* **How to complete this task**: Can you transcribe every entry word for word, skipping the images?

* **Working data**:
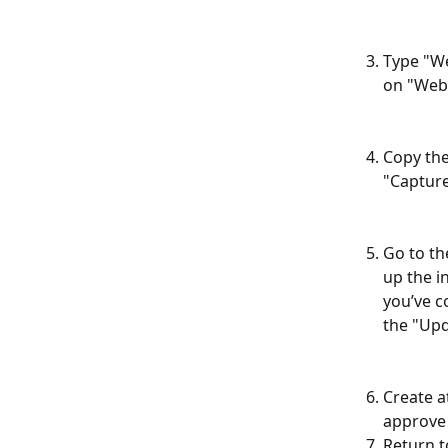
Type "We
on "Webh
Copy the
"Captur
Go to th
up the i
you’ve c
the "Upd
Create a
approve 
Return t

* **Output for this exercise**:
Type "We
on "Webh
Copy the
"Captur
Go to th
up the i
you’ve c
the "Upd
Create a
approve 
Return t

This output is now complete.